━━━━━ Dataset records ━━━━━

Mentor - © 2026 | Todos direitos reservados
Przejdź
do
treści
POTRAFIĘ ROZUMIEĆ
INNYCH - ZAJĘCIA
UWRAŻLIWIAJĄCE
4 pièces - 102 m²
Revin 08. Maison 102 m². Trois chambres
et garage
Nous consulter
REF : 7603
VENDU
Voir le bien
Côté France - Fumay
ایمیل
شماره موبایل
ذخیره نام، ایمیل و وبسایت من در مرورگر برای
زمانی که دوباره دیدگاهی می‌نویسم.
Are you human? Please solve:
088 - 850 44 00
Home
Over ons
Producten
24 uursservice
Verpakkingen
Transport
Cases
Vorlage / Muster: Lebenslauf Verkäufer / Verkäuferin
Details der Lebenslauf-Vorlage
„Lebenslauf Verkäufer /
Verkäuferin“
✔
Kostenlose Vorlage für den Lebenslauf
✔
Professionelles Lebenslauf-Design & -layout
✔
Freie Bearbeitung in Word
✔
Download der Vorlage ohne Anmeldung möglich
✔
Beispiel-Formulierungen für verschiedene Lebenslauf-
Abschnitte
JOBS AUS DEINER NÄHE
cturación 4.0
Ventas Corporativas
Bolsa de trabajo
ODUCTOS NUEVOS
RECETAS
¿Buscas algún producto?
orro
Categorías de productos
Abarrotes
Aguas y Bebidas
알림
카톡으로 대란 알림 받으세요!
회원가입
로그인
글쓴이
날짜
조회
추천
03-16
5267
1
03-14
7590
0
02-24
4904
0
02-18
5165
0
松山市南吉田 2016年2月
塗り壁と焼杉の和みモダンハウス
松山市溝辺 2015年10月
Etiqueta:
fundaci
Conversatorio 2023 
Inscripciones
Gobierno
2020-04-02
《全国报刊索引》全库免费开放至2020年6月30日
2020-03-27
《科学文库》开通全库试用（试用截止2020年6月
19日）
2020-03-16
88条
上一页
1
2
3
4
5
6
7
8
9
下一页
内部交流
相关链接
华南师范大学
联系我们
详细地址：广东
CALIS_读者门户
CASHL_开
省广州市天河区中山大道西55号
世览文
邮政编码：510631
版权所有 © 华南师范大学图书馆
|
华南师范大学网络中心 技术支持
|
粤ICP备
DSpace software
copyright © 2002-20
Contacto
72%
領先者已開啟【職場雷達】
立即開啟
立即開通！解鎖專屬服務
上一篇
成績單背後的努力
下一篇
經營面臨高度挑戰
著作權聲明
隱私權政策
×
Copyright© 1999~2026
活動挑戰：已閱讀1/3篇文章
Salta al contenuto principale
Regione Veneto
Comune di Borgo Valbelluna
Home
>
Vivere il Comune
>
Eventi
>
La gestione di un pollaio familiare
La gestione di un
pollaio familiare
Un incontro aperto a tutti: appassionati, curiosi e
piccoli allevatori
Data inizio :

━━━━━

• [Prompt] Every entry should be reproduced word for word.

• [Exercise answer]
Mentor - © 2026 | Todos direitos reservados
Przejdź
do
treści
POTRAFIĘ ROZUMIEĆ
INNYCH - ZAJĘCIA
UWRAŻLIWIAJĄCE
4 pièces - 102 m²
Revin 08. Maison 102 m². Trois chambres
et garage
Nous consulter
REF : 7603
VENDU
Voir le bien
Côté France - Fumay
ایمیل
شماره موبایل
ذخیره نام، ایمیل و وبسایت من در مرورگر برای
زمانی که دوباره دیدگاهی می‌نویسم.
Are you human? Please solve:
088 - 850 44 00
Home
Over ons
Producten
24 uursservice
Verpakkingen
Transport
Cases
Vorlage / Muster: Lebenslauf Verkäufer / Verkäuferin
Details der Lebenslauf-Vorlage
„Lebenslauf Verkäufer /
Verkäuferin“
✔
Kostenlose Vorlage für den Lebenslauf
✔
Professionelles Lebenslauf-Design & -layout
✔
Freie Bearbeitung in Word
✔
Download der Vorlage ohne Anmeldung möglich
✔
Beispiel-Formulierungen für verschiedene Lebenslauf-
Abschnitte
JOBS AUS DEINER NÄHE
cturación 4.0
Ventas Corporativas
Bolsa de trabajo
ODUCTOS NUEVOS
RECETAS
¿Buscas algún producto?
orro
Categorías de productos
Abarrotes
Aguas y Bebidas
알림
카톡으로 대란 알림 받으세요!
회원가입
로그인
글쓴이
날짜
조회
추천
03-16
5267
1
03-14
7590
0
02-24
4904
0
02-18
5165
0
松山市南吉田 2016年2月
塗り壁と焼杉の和みモダンハウス
松山市溝辺 2015年10月
Etiqueta:
fundaci
Conversatorio 2023 
Inscripciones
Gobierno
2020-04-02
《全国报刊索引》全库免费开放至2020年6月30日
2020-03-27
《科学文库》开通全库试用（试用截止2020年6月
19日）
2020-03-16
88条
上一页
1
2
3
4
5
6
7
8
9
下一页
内部交流
相关链接
华南师范大学
联系我们
详细地址：广东
CALIS_读者门户
CASHL_开
省广州市天河区中山大道西55号
世览文
邮政编码：510631
版权所有 © 华南师范大学图书馆
|
华南师范大学网络中心 技术支持
|
粤ICP备
DSpace software
copyright © 2002-20
Contacto
72%
領先者已開啟【職場雷達】
立即開啟
立即開通！解鎖專屬服務
上一篇
成績單背後的努力
下一篇
經營面臨高度挑戰
著作權聲明
隱私權政策
×
Copyright© 1999~2026
活動挑戰：已閱讀1/3篇文章
Salta al contenuto principale
Regione Veneto
Comune di Borgo Valbelluna
Home
>
Vivere il Comune
>
Eventi
>
La gestione di un pollaio familiare
La gestione di un
pollaio familiare
Un incontro aperto a tutti: appassionati, curiosi e
piccoli allevatori
Data inizio :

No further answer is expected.